Another prerogative of deity is providence–that is, providing and caring for subjects and creatures. Thus, man’s palace coup against the Living God, leads him to take over the prerogatives of providence: he begins to determine who shall be cared for and who shall be left exposed to die. Thus, the Romans used to throw unwanted children on to the town rubbish dumps, withdrawing providential care, having determined that the child was not sufficiently worthy to be granted care. The law granted this prerogative and authority to Roman fathers.

In our day, the modern equivalent of death by exposure, by the withdrawal of providential care, takes place at the instigation of the “plan” by which the state and its agencies decree that those outside the “plan” are to left to die. The Daily Mail reported the following case:

Doctors left a premature baby to die because he was born two days too early, his devastated mother claimed yesterday.

Sarah Capewell begged them to save her tiny son, who was born just 21 weeks and five days into her pregnancy – almost four months early.

They ignored her pleas and allegedly told her they were following national guidelines that babies born before 22 weeks should not be given medical treatment.

Miss Capewell, 23, said doctors refused to even see her son Jayden, who lived for almost two hours without any medical support.

She said he was breathing unaided, had a strong heartbeat and was even moving his arms and legs, but medics refused to admit him to a special care baby unit. . . .

A midwife said he was breathing and had a strong heartbeat, and described him as a “little fighter”.

I kept asking for the doctors but the midwife said, “They won’t come and help, sweetie. Make the best of the time you have with him”.’

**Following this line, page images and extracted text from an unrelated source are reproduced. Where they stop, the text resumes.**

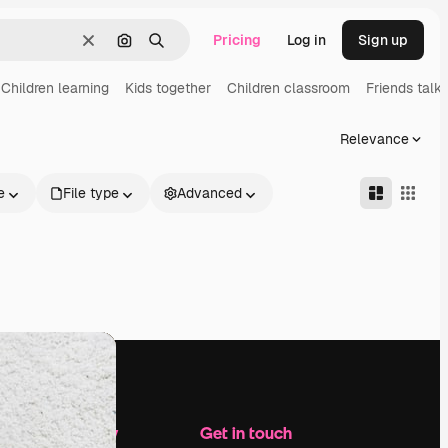
Pricing
Log in
Sign up
Clear
Search by image
Search
Children learning
Kids together
Children classroom
Friends talki
Relevance
e
File type
Advanced
Company
Get in touch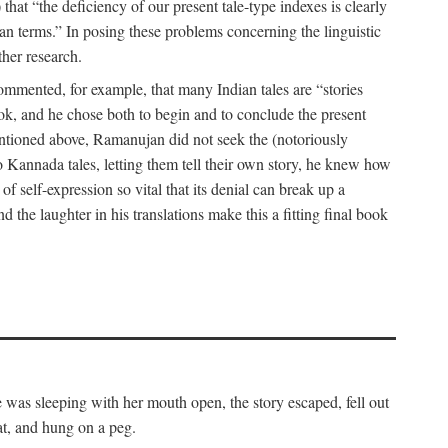
hat “the deficiency of our present tale-type indexes is clearly
ian terms.” In posing these problems concerning the linguistic
ther research.
 commented, for example, that many Indian tales are “stories
book, and he chose both to begin and to conclude the present
mentioned above, Ramanujan did not seek the (notoriously
to Kannada tales, letting them tell their own story, he knew how
 of self-expression so vital that its denial can break up a
 the laughter in his translations make this a fitting final book
was sleeping with her mouth open, the story escaped, fell out
at, and hung on a peg.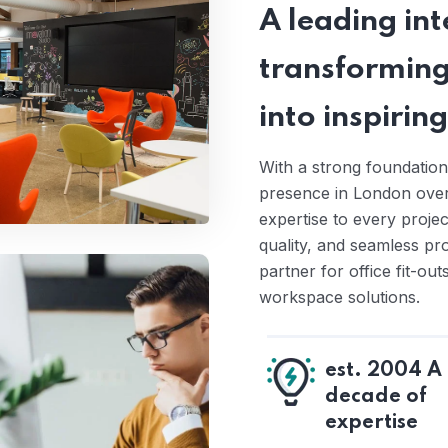
A leading inte
transforming
into inspiri
With a strong foundation
presence in London over 
expertise to every proje
quality, and seamless pr
partner for office fit-ou
workspace solutions.
est. 2004 A
decade of
expertise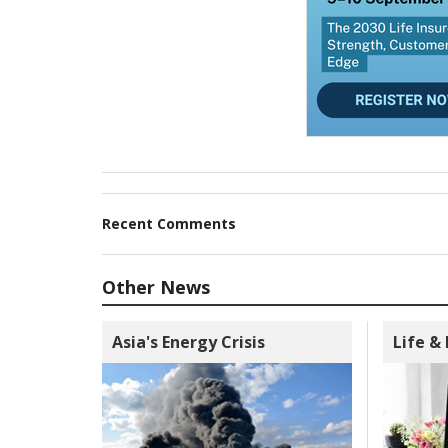
Recent Comments
Other News
Asia's Energy Crisis
Life &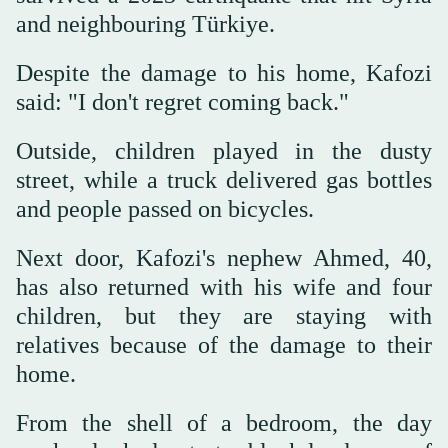
and neighbouring Türkiye.
Despite the damage to his home, Kafozi
said: "I don't regret coming back."
Outside, children played in the dusty
street, while a truck delivered gas bottles
and people passed on bicycles.
Next door, Kafozi's nephew Ahmed, 40,
has also returned with his wife and four
children, but they are staying with
relatives because of the damage to their
home.
From the shell of a bedroom, the day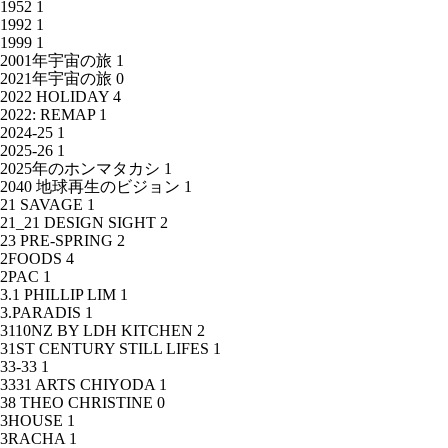
1952
1
1992
1
1999
1
2001年宇宙の旅
1
2021年宇宙の旅
0
2022 HOLIDAY
4
2022: REMAP
1
2024-25
1
2025-26
1
2025年のホンマタカシ
1
2040 地球再生のビジョン
1
21 SAVAGE
1
21_21 DESIGN SIGHT
2
23 PRE-SPRING
2
2FOODS
4
2PAC
1
3.1 PHILLIP LIM
1
3.PARADIS
1
3110NZ BY LDH KITCHEN
2
31ST CENTURY STILL LIFES
1
33-33
1
3331 ARTS CHIYODA
1
38 THEO CHRISTINE
0
3HOUSE
1
3RACHA
1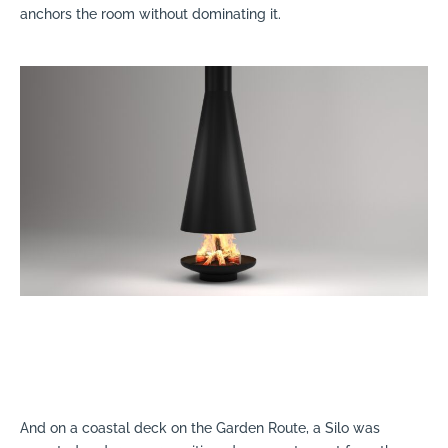
anchors the room without dominating it.
And on a coastal deck on the Garden Route, a Silo was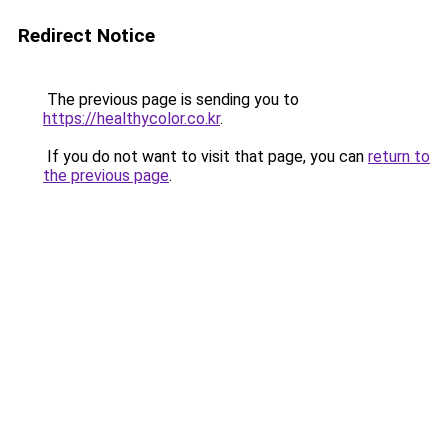
Redirect Notice
The previous page is sending you to
https://healthycolor.co.kr
.
If you do not want to visit that page, you can
return to
the previous page
.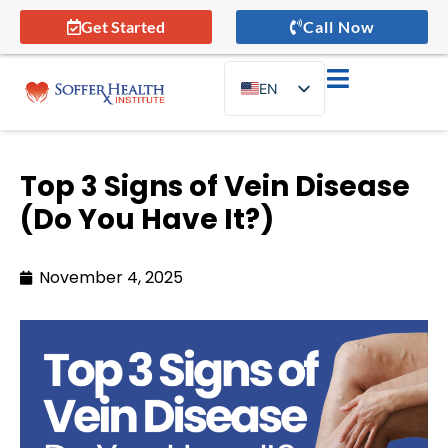
Get Started
Call Now
EN
ES
Top 3 Signs of Vein Disease
(Do You Have It?)
November 4, 2025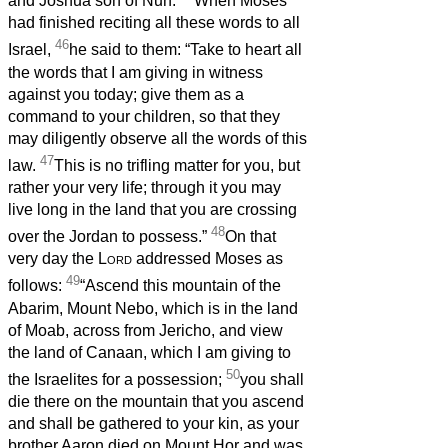
and Joshua son of Nun.
When Moses
had finished reciting all these words to all
46
Israel,
he said to them: “Take to heart all
the words that I am giving in witness
against you today; give them as a
command to your children, so that they
may diligently observe all the words of this
47
law.
This is no trifling matter for you, but
rather your very life; through it you may
live long in the land that you are crossing
48
over the Jordan to possess.”
On that
very day the
Lord
addressed Moses as
49
follows:
“Ascend this mountain of the
Abarim, Mount Nebo, which is in the land
of Moab, across from Jericho, and view
the land of Canaan, which I am giving to
50
the Israelites for a possession;
you shall
die there on the mountain that you ascend
and shall be gathered to your kin, as your
brother Aaron died on Mount Hor and was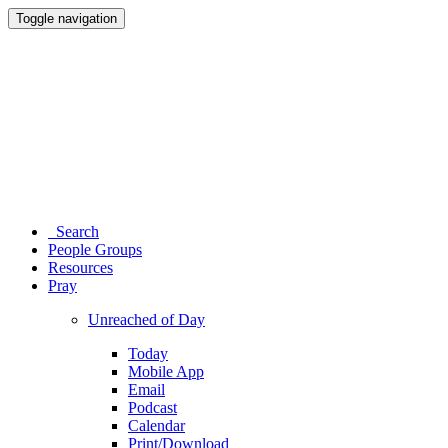
Toggle navigation
Search
People Groups
Resources
Pray
Unreached of Day
Today
Mobile App
Email
Podcast
Calendar
Print/Download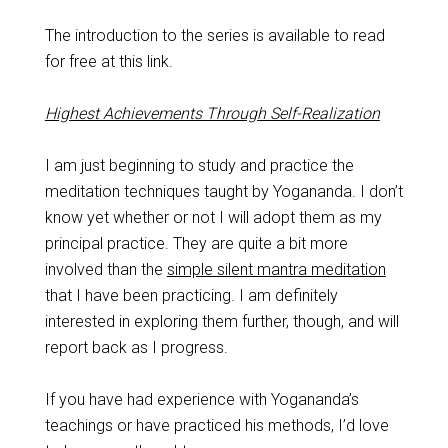
The introduction to the series is available to read
for free at this link.
Highest Achievements Through Self-Realization
I am just beginning to study and practice the
meditation techniques taught by Yogananda. I don’t
know yet whether or not I will adopt them as my
principal practice. They are quite a bit more
involved than the
simple silent mantra meditation
that I have been practicing. I am definitely
interested in exploring them further, though, and will
report back as I progress.
If you have had experience with Yogananda’s
teachings or have practiced his methods, I’d love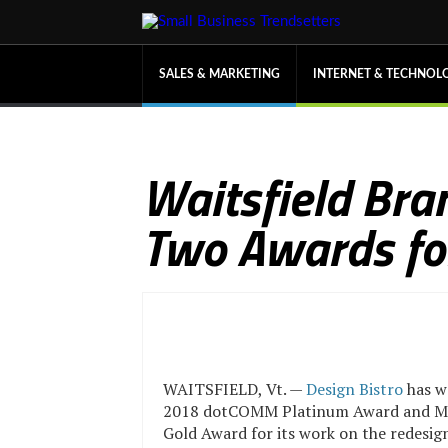
SALES & MARKETING
INTERNET & TECHNOL
Waitsfield Bra
Two Awards for
WAITSFIELD, Vt. —
Design Bistro
has w
2018 dotCOMM Platinum Award and 
Gold Award for its work on the redesign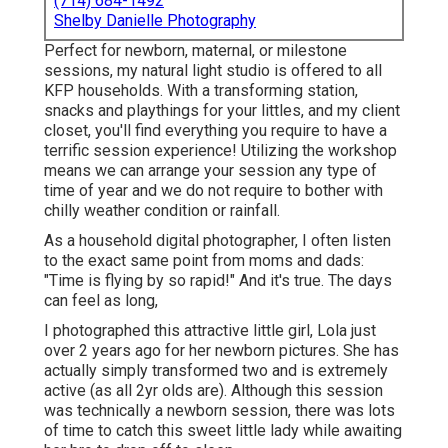
(714) 684-1492
Shelby Danielle Photography
Perfect for newborn, maternal, or milestone
sessions, my natural light studio is offered to all
KFP households. With a transforming station,
snacks and playthings for your littles, and my client
closet, you'll find everything you require to have a
terrific session experience! Utilizing the workshop
means we can arrange your session any type of
time of year and we do not require to bother with
chilly weather condition or rainfall.
As a household digital photographer, I often listen
to the exact same point from moms and dads:
"Time is flying by so rapid!" And it's true. The days
can feel as long,
I photographed this attractive little girl, Lola just
over 2 years ago for her newborn pictures. She has
actually simply transformed two and is extremely
active (as all 2yr olds are). Although this session
was technically a newborn session, there was lots
of time to catch this sweet little lady while awaiting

She cuddled her child and took precious photos of him, but he died in her arms less than two hours after his birth.

The great bureaucratic plan marshals (extorts) resources, determines for itself where the lines of inclusion and exclusion fall, then sheds innocent blood when a person is defined as being beyond the pale or the line for providential sustenance and care.

Unbelief is a bloodthirsty god; the streets of Athens are an open trench of sacrificial blood; it is a bloody and bloodthirsty city. It can be nothing else: it is the inevitable logical outcome when man demands the right to be a god, determining good and evil for himself.

There is blood on the trail. Lots of it. And there will be more. Unbelief has to have its altar of blood sacrifice.